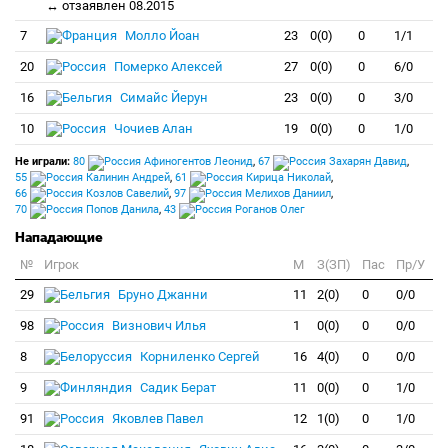
↔ отзаявлен 08.2015
7
Молло Йоан
23
0(0)
0
1/1
20
Померко Алексей
27
0(0)
0
6/0
16
Симайс Йерун
23
0(0)
0
3/0
10
Чочиев Алан
19
0(0)
0
1/0
Не играли:
80
Афиногентов Леонид
,
67
Захарян Давид
,
55
Калинин Андрей
,
61
Кирица Николай
,
66
Козлов Савелий
,
97
Мелихов Даниил
,
70
Попов Данила
,
43
Роганов Олег
Нападающие
№
Игрок
M
З(ЗП)
Пас
Пр/У
29
Бруно Джанни
11
2(0)
0
0/0
98
Визнович Илья
1
0(0)
0
0/0
8
Корниленко Сергей
16
4(0)
0
0/0
9
Садик Берат
11
0(0)
0
1/0
91
Яковлев Павел
12
1(0)
0
1/0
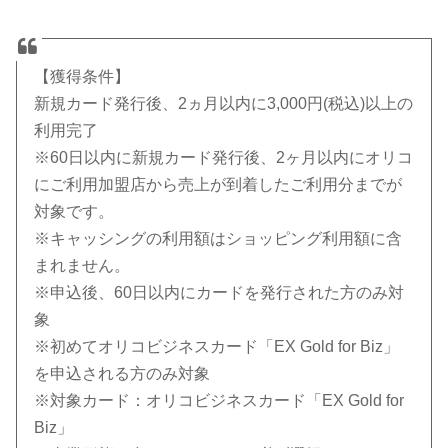
【獲得条件】
新規カード発行後、2ヵ月以内に3,000円(税込)以上の
利用完了
※60日以内に新規カード発行後、2ヶ月以内にオリコ
にご利用加盟店から売上が到着したご利用分までが
対象です。
※キャッシングの利用額はショッピング利用額に含
まれません。
※申込後、60日以内にカードを発行された方のみ対
象
※初めてオリコビジネスカード「EX Gold for Biz」
を申込される方のみ対象
※対象カード：オリコビジネスカード「EX Gold for
Biz」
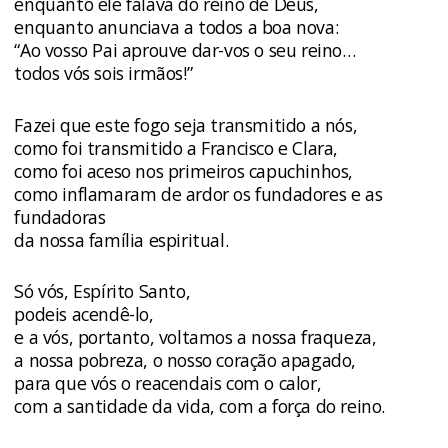
enquanto ele falava do reino de Deus,
enquanto anunciava a todos a boa nova:
“Ao vosso Pai aprouve dar-vos o seu reino…
todos vós sois irmãos!”
Fazei que este fogo seja transmitido a nós,
como foi transmitido a Francisco e Clara,
como foi aceso nos primeiros capuchinhos,
como inflamaram de ardor os fundadores e as
fundadoras
da nossa família espiritual.
Só vós, Espírito Santo,
podeis acendê-lo,
e a vós, portanto, voltamos a nossa fraqueza,
a nossa pobreza, o nosso coração apagado,
para que vós o reacendais com o calor,
com a santidade da vida, com a força do reino.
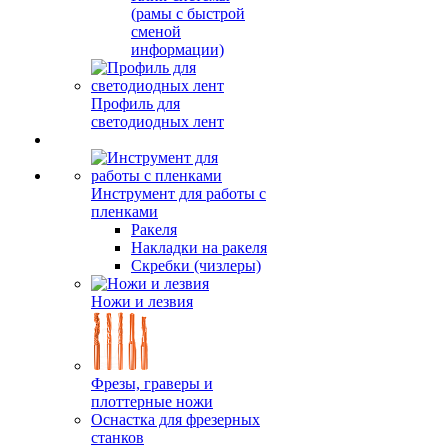
(рамы с быстрой
сменой
информации)
Профиль для
светодиодных лент
Инструмент для работы с
пленками
Ракеля
Накладки на ракеля
Скребки (чизлеры)
Ножи и лезвия
Фрезы, граверы и
плоттерные ножи
Оснастка для фрезерных
станков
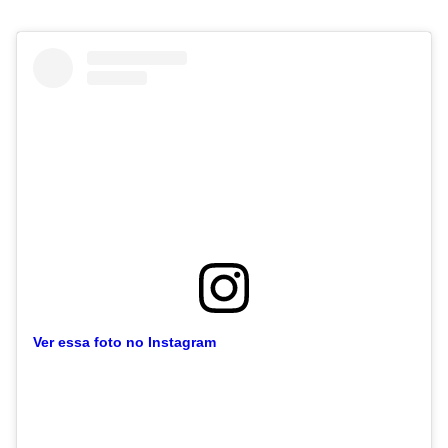
Ver essa foto no Instagram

────

:: Description of the task ::
An exact copy of all the entries is required, and it must contain no pictures.

:: Answer box ::
↔ отзаявлен 08.2015
7
Молло Йоан
23
0(0)
0
1/1
20
Померко Алексей
27
0(0)
0
6/0
16
Симайс Йерун
23
0(0)
0
3/0
10
Чочиев Алан
19
0(0)
0
1/0
Не играли:
80
Афиногентов Леонид
,
67
Захарян Давид
,
55
Калинин Андрей
,
61
Кирица Николай
,
66
Козлов Савелий
,
97
Мелихов Даниил
,
70
Попов Данила
,
43
Роганов Олег
Нападающие
№
Игрок
M
З(ЗП)
Пас
Пр/У
29
Бруно Джанни
11
2(0)
0
0/0
98
Визнович Илья
1
0(0)
0
0/0
8
Корниленко Сергей
16
4(0)
0
0/0
9
Садик Берат
11
0(0)
0
1/0
91
Яковлев Павел
12
1(0)
0
1/0
【獲得条件】
新規カード発行後、2ヵ月以内に3,000円(税込)以上の
利用完了
※60日以内に新規カード発行後、2ヶ月以内にオリコ
にご利用加盟店から売上が到着したご利用分までが
対象です。
※キャッシングの利用額はショッピング利用額に含
まれません。
※申込後、60日以内にカードを発行された方のみ対
象
※初めてオリコビジネスカード「EX Gold for Biz」
を申込される方のみ対象
※対象カード：オリコビジネスカード「EX Gold for
Biz」
enquanto ele falava do reino de Deus,
enquanto anunciava a todos a boa nova:
“Ao vosso Pai aprouve dar-vos o seu reino…
todos vós sois irmãos!”
Fazei que este fogo seja transmitido a nós,
como foi transmitido a Francisco e Clara,
como foi aceso nos primeiros capuchinhos,
como inflamaram de ardor os fundadores e as
fundadoras
da nossa família espiritual.
Só vós, Espírito Santo,
podeis acendê-lo,
e a vós, portanto, voltamos a nossa fraqueza,
a nossa pobreza, o nosso coração apagado,
para que vós o reacendais com o calor,
com a santidade da vida, com a força do reino.
(рамы с быстрой
сменой
информации)
Профиль для
светодиодных лент
Инструмент для работы с
пленками
Ракеля
Накладки на ракеля
Скребки (чизлеры)
Ножи и лезвия
Фрезы, граверы и
плоттерные ножи
Оснастка для фрезерных
станков
Ver essa foto no Instagram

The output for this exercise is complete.